Using his 35 years’ experience of the electronics and telecom industry, Ghosh has worked on many projects to help the rural poor. Some of them feature in his latest book. One is a pilot project in Baramati village in Maharashtra where the local women have been encouraged to set up a cooperative. They have been taught to use computers and use these to find out the best prices for their milk and milk products. By not having to go through middlemen who invariably fleece them, the women fetch a better price for their product and are better off than before.
“If all goes well, we intend to replicate the project in many other parts of the country. Anything that can bring in more income for the poor is to be welcomed. All this technology represents tools that can be used by the poor once they have access to them and know how to use them,” he says.
“Even more importantly, once we have established the use of mobiles, the internet and computers, we will be able to stem the mass migration of people from the villages to the cities. Rural women will become entrepreneurs and they will actually be creating jobs in their villages for others. So villages will be self-sufficient.”
Ghosh spent 11 years working with Siemens. His last post was as executive director and board member of Siemens Public Communications Network.
Ghosh wanted to be a poet when he left St Xavier’s in Calcutta. But his father firmly scotched his romantic desires with “you can’t live off poetry; you must become an engineer”, and he became an engineer instead, graduating from IIT Kharagpur.Later he got himself an MBA and a Ph.D.
To compromise, he chose to become a telecom engineer rather than an electrical engineer. Ghosh is a fellow of the Institution of Electronics and Telecommunications Engineers and is on the policy-making bodies of numerous industry and trade associations.
None of this has stopped him continuing to write, both poetry and fiction, whenever he has the time and the inspiration. His wife also writes poetry but he says that hers is much better than his.
Does he plan to publish his poems one day? He laughs: “No, no publisher will ever touch them! I write for my own pleasure. Once or twice a month, my wife and I organise cultural evenings at our home where we have music and poetry recitations followed by refreshments. I’m not even allowed to recite my poetry here as my guests won’t tolerate it.”
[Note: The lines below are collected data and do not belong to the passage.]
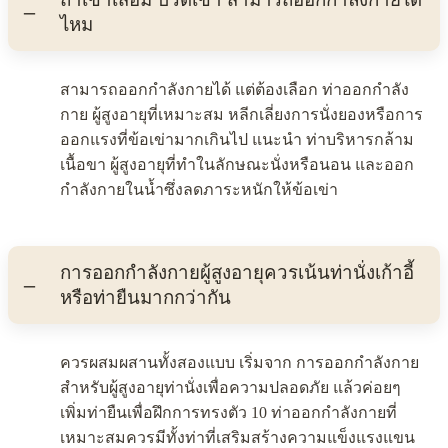
ไหม
สามารถออกกำลังกายได้ แต่ต้องเลือก ท่าออกกำลัง
กาย ผู้สูงอายุที่เหมาะสม หลีกเลี่ยงการนั่งยองหรือการ
ออกแรงที่ข้อเข่ามากเกินไป แนะนำ ท่าบริหารกล้าม
เนื้อขา ผู้สูงอายุที่ทำในลักษณะนั่งหรือนอน และออก
กำลังกายในน้ำซึ่งลดภาระหนักให้ข้อเข่า
การออกกำลังกายผู้สูงอายุควรเน้นท่านั่งเก้าอี้
หรือท่ายืนมากกว่ากัน
ควรผสมผสานทั้งสองแบบ เริ่มจาก การออกกำลังกาย
สำหรับผู้สูงอายุท่านั่งเพื่อความปลอดภัย แล้วค่อยๆ
เพิ่มท่ายืนเพื่อฝึกการทรงตัว 10 ท่าออกกำลังกายที่
เหมาะสมควรมีทั้งท่าที่เสริมสร้างความแข็งแรงแขน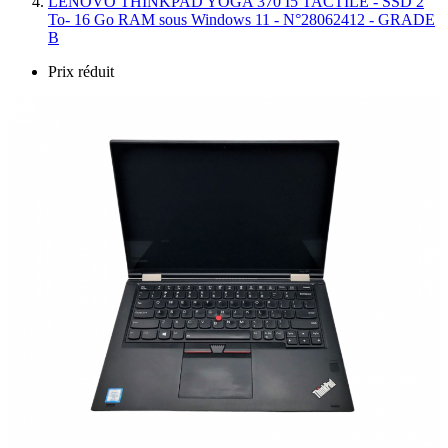
LENOVO THINKPAD YOGA 370 I5 TACTILE - SSD 2
To- 16 Go RAM sous Windows 11 - N°28062412 - GRADE
B
Prix réduit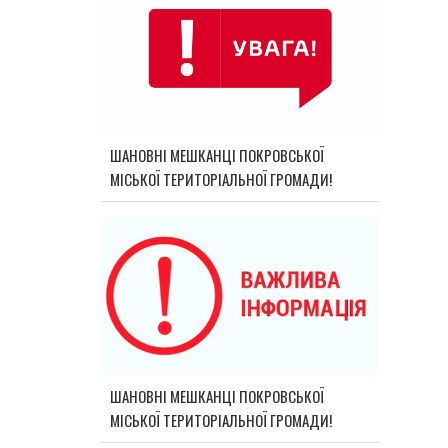
ШАНОВНІ МЕШКАНЦІ ПОКРОВСЬКОЇ
МІСЬКОЇ ТЕРИТОРІАЛЬНОЇ ГРОМАДИ!
ШАНОВНІ МЕШКАНЦІ ПОКРОВСЬКОЇ
МІСЬКОЇ ТЕРИТОРІАЛЬНОЇ ГРОМАДИ!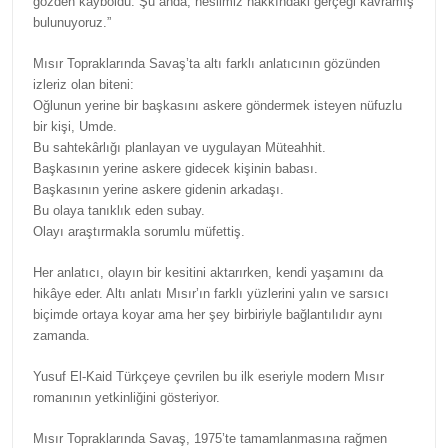
gözden kayboldu. Şu anda, neslimiz hakkındaki gerçeği kavramış
bulunuyoruz.”
Mısır Topraklarında Savaş’ta altı farklı anlatıcının gözünden
izleriz olan biteni:
Oğlunun yerine bir başkasını askere göndermek isteyen nüfuzlu
bir kişi, Umde.
Bu sahtekârlığı planlayan ve uygulayan Müteahhit.
Başkasının yerine askere gidecek kişinin babası.
Başkasının yerine askere gidenin arkadaşı.
Bu olaya tanıklık eden subay.
Olayı araştırmakla sorumlu müfettiş.
Her anlatıcı, olayın bir kesitini aktarırken, kendi yaşamını da
hikâye eder. Altı anlatı Mısır’ın farklı yüzlerini yalın ve sarsıcı
biçimde ortaya koyar ama her şey birbiriyle bağlantılıdır aynı
zamanda.
Yusuf El-Kaid Türkçeye çevrilen bu ilk eseriyle modern Mısır
romanının yetkinliğini gösteriyor.
Mısır Topraklarında Savaş, 1975’te tamamlanmasına rağmen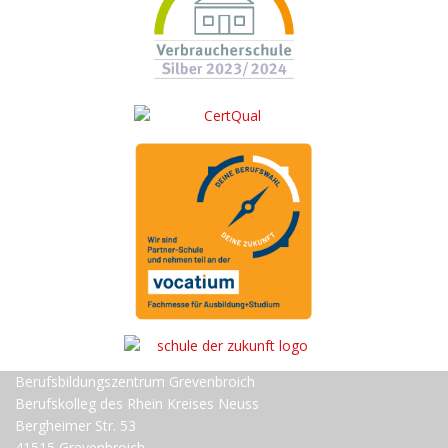
Berufsbildungszentrum Grevenbroich
Berufskolleg des Rhein Kreises Neuss
Bergheimer Str. 53
41515 Grevenbroich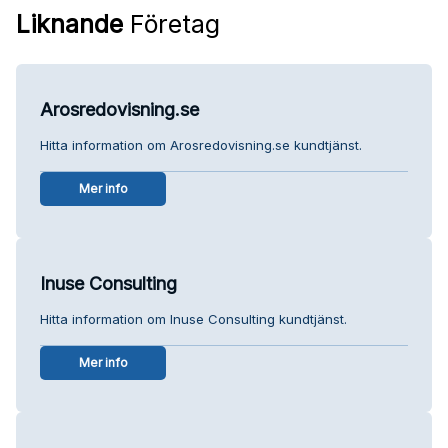
Liknande
Företag
Arosredovisning.se
Hitta information om Arosredovisning.se kundtjänst.
Mer info
Inuse Consulting
Hitta information om Inuse Consulting kundtjänst.
Mer info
Ghosh has worked for various companies over the years, including a 19-year stint with Philips in Kolkata and Mumbai. Even after 35 years in the business, telecom still excites him. Now, of course, it is even more exhilarating than ever before because of the fantastic rate of change that renders products obsolete very fast.
It is here that he believes Chinese companies are scoring by their ability to produce the right equipment for emerging markets. “The average Indian consumer does not want a feature-rich mobile. He wants a basic phone at a fantastically attractive price, and that is what ZTE offers,” he says.
The product of a Jesuit education, Ghosh says that one thing the fathers taught him was to laugh at himself. He says that too many people in Delhi take themselves too seriously. “They could have a less stressful life if they took themselves less seriously.”
For keeping stress at bay, he undergoes what he calls an hour-long “ordeal” of Art of Living breathing exercises and yoga every morning. He is not, however, a follow of Sri Sri Ravi Shankar, the founder of Art of Living.
Ghosh is looking forward to visiting China in December. Before that, he will be busy with the visit of the ZTE head, as part of the delegation accompanying Chinese president Hu Jintao, for a fourday visit to India from November 20.